Repeat only the lines from the one holding "to add scalability" down to the last line of the listing below, including both of those lines.

(Listed entries begins)

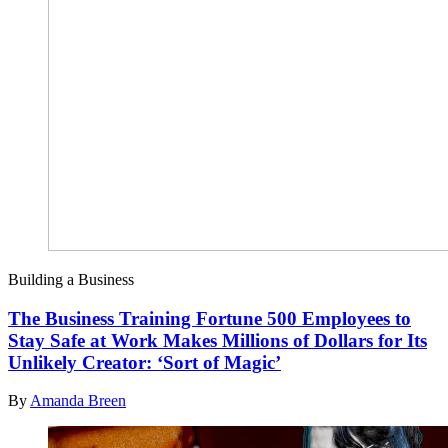
Building a Business
The Business Training Fortune 500 Employees to
Stay Safe at Work Makes Millions of Dollars for Its
Unlikely Creator: ‘Sort of Magic’
By
Amanda Breen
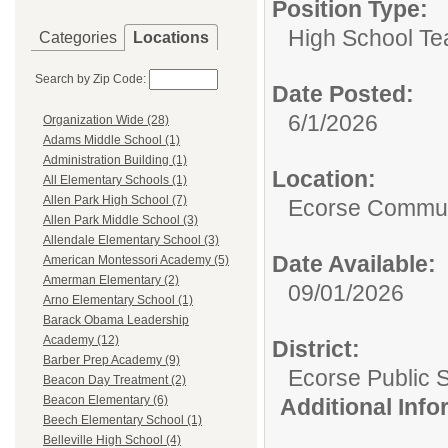
Position Type:
High School Te
Categories
Locations
Search by Zip Code:
Date Posted:
6/1/2026
Organization Wide (28)
Adams Middle School (1)
Administration Building (1)
Location:
All Elementary Schools (1)
Allen Park High School (7)
Ecorse Commun
Allen Park Middle School (3)
Allendale Elementary School (3)
Date Available:
American Montessori Academy (5)
Amerman Elementary (2)
09/01/2026
Arno Elementary School (1)
Barack Obama Leadership
Academy (12)
District:
Barber Prep Academy (9)
Ecorse Public 
Beacon Day Treatment (2)
Beacon Elementary (6)
Additional Inf
Beech Elementary School (1)
Belleville High School (4)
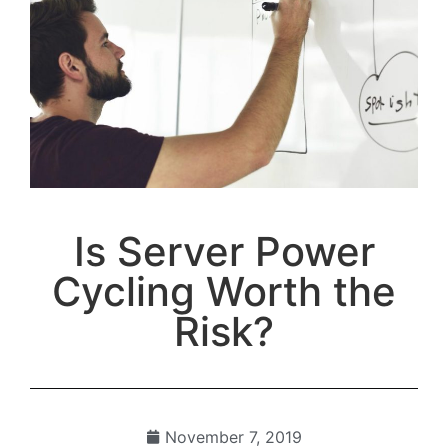
Is Server Power
Cycling Worth the
Risk?
November 7, 2019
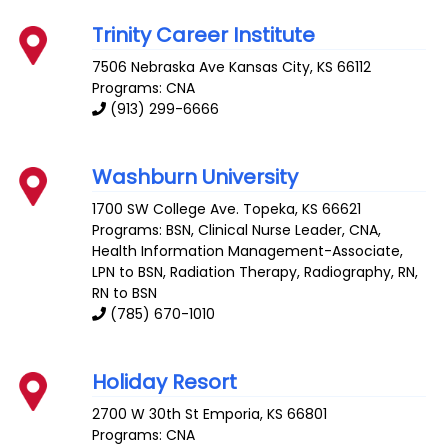
Trinity Career Institute
7506 Nebraska Ave
Kansas City
,
KS
66112
Programs: CNA
(913) 299-6666
Washburn University
1700 SW College Ave.
Topeka
,
KS
66621
Programs: BSN, Clinical Nurse Leader, CNA,
Health Information Management-Associate,
LPN to BSN, Radiation Therapy, Radiography, RN,
RN to BSN
(785) 670-1010
Holiday Resort
2700 W 30th St
Emporia
,
KS
66801
Programs: CNA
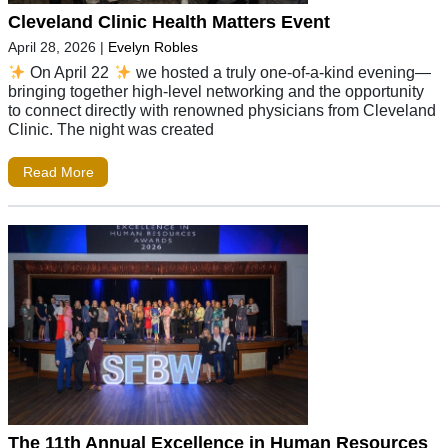
Cleveland Clinic Health Matters Event
April 28, 2026
|
Evelyn Robles
On April 22
we hosted a truly one-of-a-kind evening—
bringing together high-level networking and the opportunity
to connect directly with renowned physicians from Cleveland
Clinic. The night was created
Read More
The 11th Annual Excellence in Human Resources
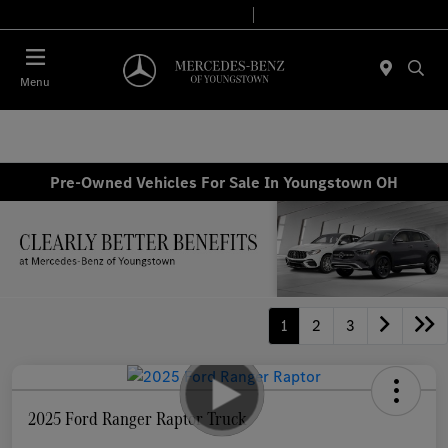
Today 10:00 AM - 4:00 PM
Service & Parts 8:00 AM - 2:00 PM
Menu
Pre-Owned Vehicles For Sale In Youngstown OH
1
2
3
2025 Ford Ranger Raptor Truck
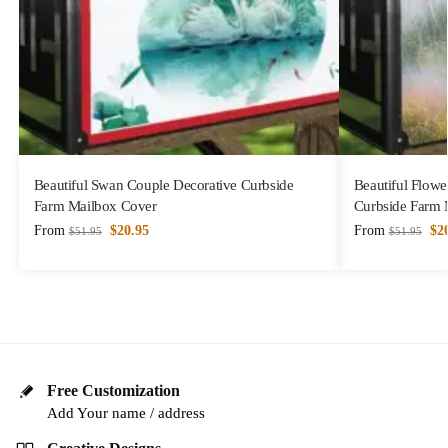
Beautiful Swan Couple Decorative Curbside
Beautiful Flowe
Farm Mailbox Cover
Curbside Farm 
From
$
20.95
From
$
2
$
51.95
$
51.95
Free Customization
Add Your name / address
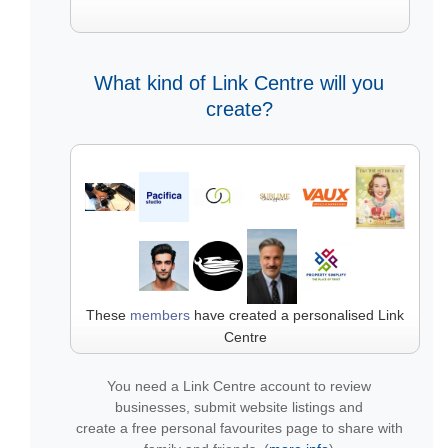
What kind of Link Centre will you
create?
These
members
have created a personalised Link
Centre
You need a Link Centre account to review
businesses, submit website listings and
create a free personal favourites page to share with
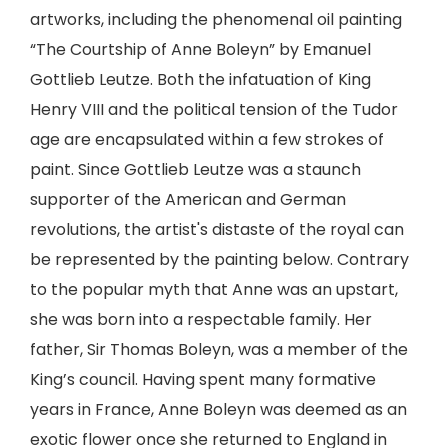
artworks, including the phenomenal oil painting
“The Courtship of Anne Boleyn” by Emanuel
Gottlieb Leutze. Both the infatuation of King
Henry VIII and the political tension of the Tudor
age are encapsulated within a few strokes of
paint. Since Gottlieb Leutze was a staunch
supporter of the American and German
revolutions, the artist's distaste of the royal can
be represented by the painting below. Contrary
to the popular myth that Anne was an upstart,
she was born into a respectable family. Her
father, Sir Thomas Boleyn, was a member of the
King’s council. Having spent many formative
years in France, Anne Boleyn was deemed as an
exotic flower once she returned to England in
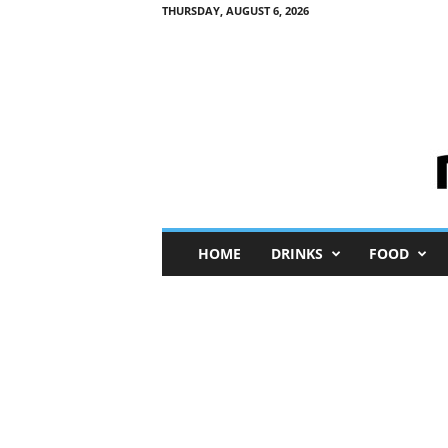
THURSDAY, AUGUST 6, 2026
M
HOME
DRINKS
FOOD
i
n
i
M
e
I
n
s
i
g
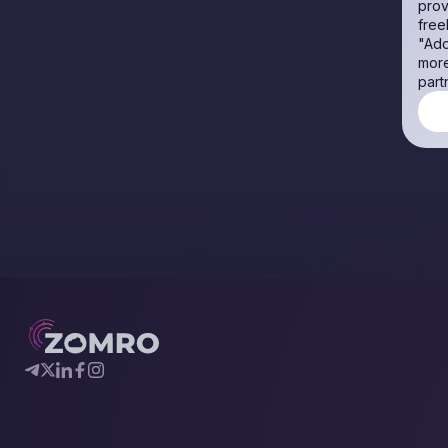
prov
free
"Add
more
part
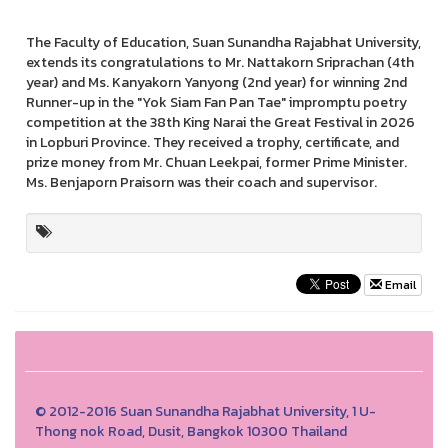
The Faculty of Education, Suan Sunandha Rajabhat University,
extends its congratulations to Mr. Nattakorn Sriprachan (4th
year) and Ms. Kanyakorn Yanyong (2nd year) for winning 2nd
Runner-up in the "Yok Siam Fan Pan Tae" impromptu poetry
competition at the 38th King Narai the Great Festival in 2026
in Lopburi Province. They received a trophy, certificate, and
prize money from Mr. Chuan Leekpai, former Prime Minister.
Ms. Benjaporn Praisorn was their coach and supervisor.
Email
© 2012-2016 Suan Sunandha Rajabhat University, 1 U-
Thong nok Road, Dusit, Bangkok 10300 Thailand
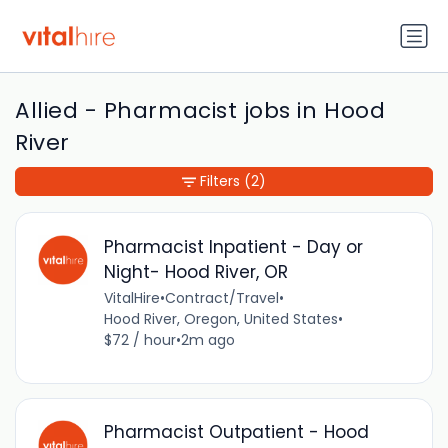
Allied - Pharmacist jobs in Hood
River
Filters
(2)
Pharmacist Inpatient - Day or
Night- Hood River, OR
VitalHire
•
Contract/Travel
•
Hood River, Oregon, United States
•
$72 / hour
•
2m ago
Pharmacist Outpatient - Hood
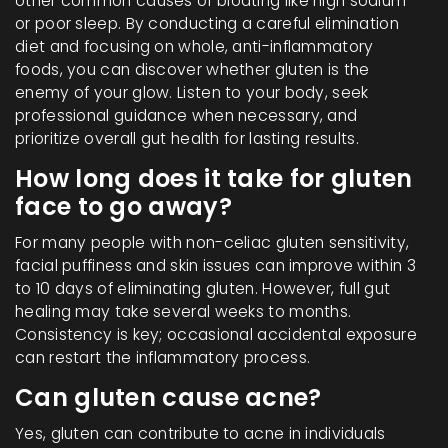
other common causes of bloating like high sodium
or poor sleep. By conducting a careful elimination
diet and focusing on whole, anti-inflammatory
foods, you can discover whether gluten is the
enemy of your glow. Listen to your body, seek
professional guidance when necessary, and
prioritize overall gut health for lasting results.
How long does it take for gluten
face to go away?
For many people with non-celiac gluten sensitivity,
facial puffiness and skin issues can improve within 3
to 10 days of eliminating gluten. However, full gut
healing may take several weeks to months.
Consistency is key; occasional accidental exposure
can restart the inflammatory process.
Can gluten cause acne?
Yes, gluten can contribute to acne in individuals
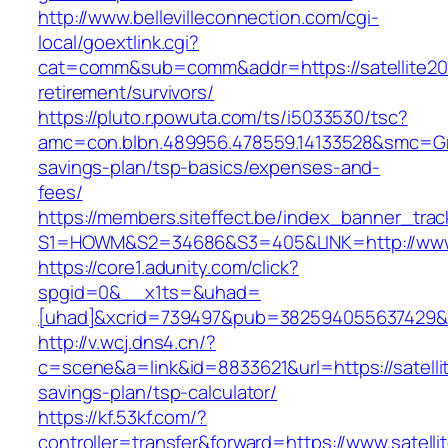
http://www.bellevilleconnection.com/cgi-
local/goextlink.cgi?
cat=comm&sub=comm&addr=https://satellite20
retirement/survivors/
https://pluto.r.powuta.com/ts/i5033530/tsc?
amc=con.blbn.489956.478559.14133528&smc=Gra
savings-plan/tsp-basics/expenses-and-
fees/
https://members.siteffect.be/index_banner_trac
S1=HOWM&S2=34686&S3=405&LINK=http://www.
https://core1.adunity.com/click?
spgid=0&__x1ts=&uhad=
[uhad]&xcrid=739497&pub=382594055637429&s
http://v.wcj.dns4.cn/?
c=scene&a=link&id=8833621&url=https://satellit
savings-plan/tsp-calculator/
https://kf.53kf.com/?
controller=transfer&forward=https://www.satell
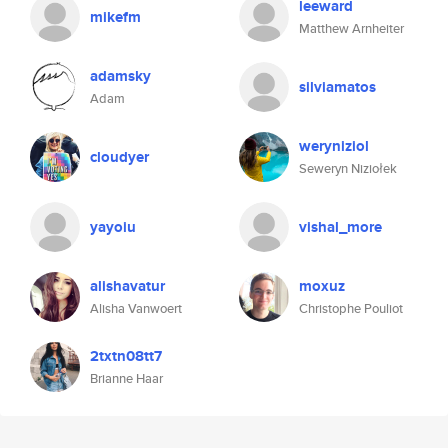
leeward
mikefm
Matthew Arnheiter
adamsky
silviamatos
Adam
weryniziol
cloudyer
Seweryn Niziołek
yayoiu
vishal_more
alishavatur
moxuz
Alisha Vanwoert
Christophe Pouliot
2txtn08tt7
Brianne Haar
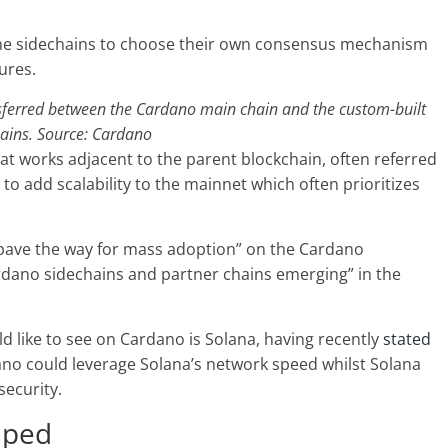
f the sidechains to choose their own consensus mechanism
tures.
sferred between the Cardano main chain and the custom-built
ains. Source:
Cardano
at works adjacent to the parent blockchain, often referred
to add scalability to the mainnet which often prioritizes
“pave the way for mass adoption” on the Cardano
rdano sidechains and partner chains emerging” in the
 like to see on Cardano is Solana, having recently
stated
ano could leverage Solana’s network speed whilst Solana
security.
mped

(Listed entries ends)

• Response box
to add scalability to the mainnet which often prioritizes
“pave the way for mass adoption” on the Cardano
rdano sidechains and partner chains emerging” in the
 like to see on Cardano is Solana, having recently
stated
ano could leverage Solana’s network speed whilst Solana
security.
mped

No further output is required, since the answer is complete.